(a) As used in this section, “multichannel video programming distributor” means a multichannel video programming distributor, as defined in 47 CFR 76.1300, as from time to time amended, and includes an owner of an open video system, as defined in 47 CFR 76.1500, as from time to time amended.
(b) Each company or organization selected pursuant to subsection (c) of this section, in consultation with the franchise's advisory council, shall provide facilities, equipment, and technical and managerial support to enable the production of meaningful community access programming within its franchise area. Each company shall include all its community access channels in its basic service package. Each company or organization shall annually review its rules, regulations, policies and procedures governing the provision of community access programming. Such review shall include a period for public comment, a public meeting and consultation with the franchise's advisory council.

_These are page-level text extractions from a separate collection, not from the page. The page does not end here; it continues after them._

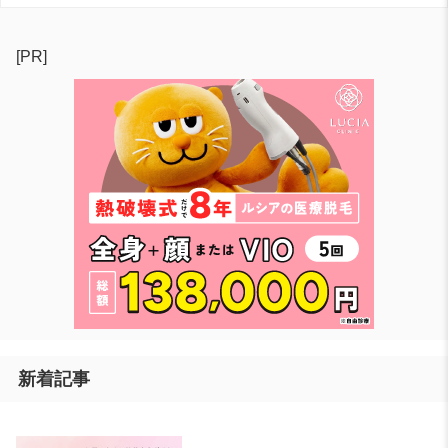
[PR]
新着記事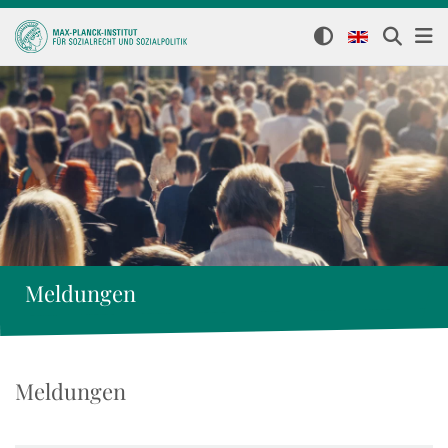
Meldungen
Meldungen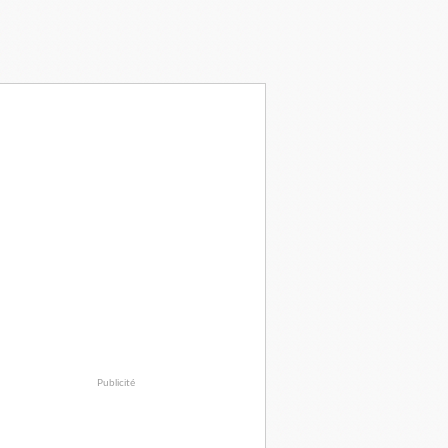
Publicité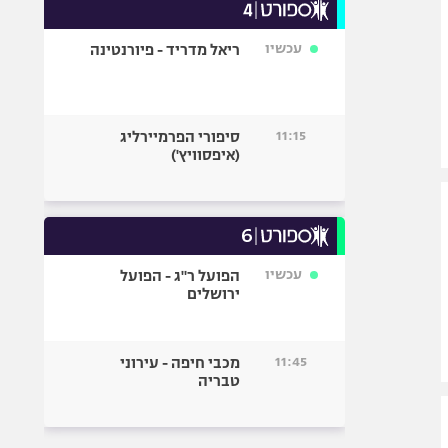
עכשיו
ריאל מדריד - פיורנטינה
11:15
סיפורי הפרמיירליג
(איפסוויץ')
עכשיו
הפועל ר"ג - הפועל
ירושלים
11:45
מכבי חיפה - עירוני
טבריה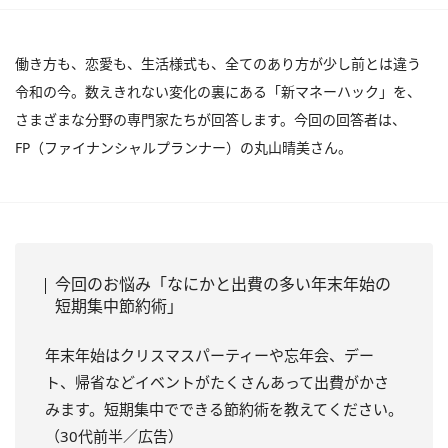
働き方も、恋愛も、生活様式も、全てのあり方が少し前とは違う
令和の今。数えきれない変化の裏にある「新マネーハック」を、
さまざまな分野の専門家たちが回答します。今回の回答者は、
FP（ファイナンシャルプランナー）の丸山晴美さん。
今回のお悩み「なにかと出費の多い年末年始の
短期集中節約術」
年末年始はクリスマスパーティーや忘年会、デー
ト、帰省などイベントがたくさんあって出費がかさ
みます。短期集中でできる節約術を教えてください。
（30代前半／広告）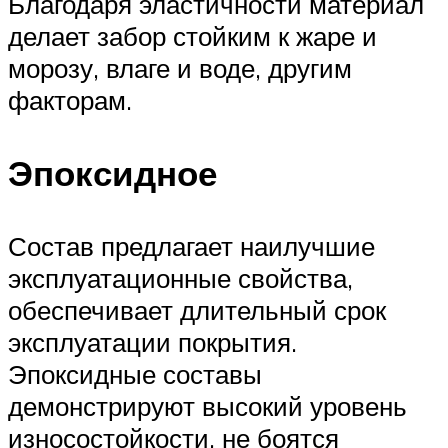
Благодаря эластичности материал
делает забор стойким к жаре и
морозу, влаге и воде, другим
факторам.
Эпоксидное
Состав предлагает наилучшие
эксплуатационные свойства,
обеспечивает длительный срок
эксплуатации покрытия.
Эпоксидные составы
демонстрируют высокий уровень
износостойкости, не боятся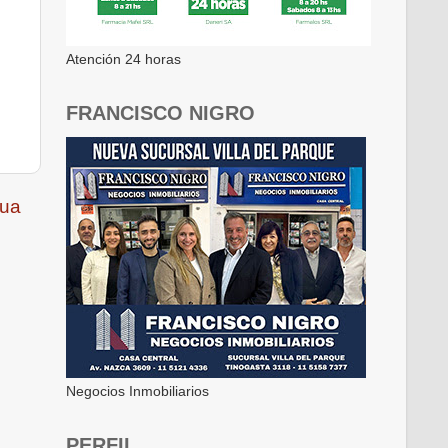
Atención 24 horas
FRANCISCO NIGRO
gua
Negocios Inmobiliarios
PERFIL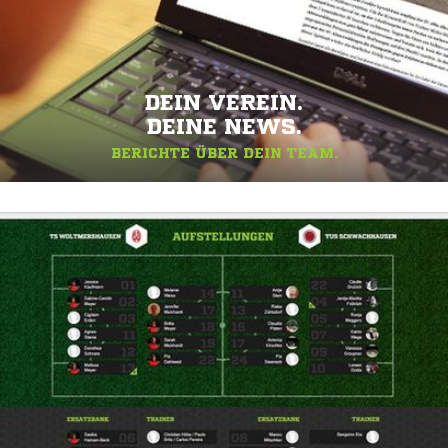
DEIN VEREIN.
DEINE NEWS.
BERICHTE ÜBER DEIN TEAM.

(c) If a community-based nonprofit organization in a franchise area desires to assume responsibility for community access operations, it shall, upon timely petition to the authority, be granted intervenor status in a franchise proceeding held pursuant to this section. The authority shall assign this responsibility to the most qualified community-based nonprofit organization or the company based on the following criteria: (1) The recommendations of the advisory council and of the municipalities in the franchise area; (2) a review of the organization's or the company's performance in providing community access programming; (3) the operating plan submitted by the organization and the company for providing community access programming; (4) the experience in community access programming of the organization; (5) the organization's and the company's proposed budget, including expenses for salaries, consultants, attorneys, and other professionals; (6) the quality and quantity of the programming to be created, promoted or facilitated by the organization or the company; (7) a review of the organization's procedures to ensure compliance with federal and state law, including the regulations of Connecticut state agencies; and (8) any other criteria determined to be relevant by the authority. If the authority selects an organization to provide community access operations, the company shall provide financial and technical support to the organization in an amount to be determined by the authority. On petition of the Office of Consumer Counsel or the franchise's advisory council or on its own motion, the authority shall hold a hearing, with notice, on the ability of the organization to continue its responsibility for community access operations. In its decision following such a hearing, the authority may reassign the responsibility for community access operations to another organization or the company in accordance with the provisions of this subsection.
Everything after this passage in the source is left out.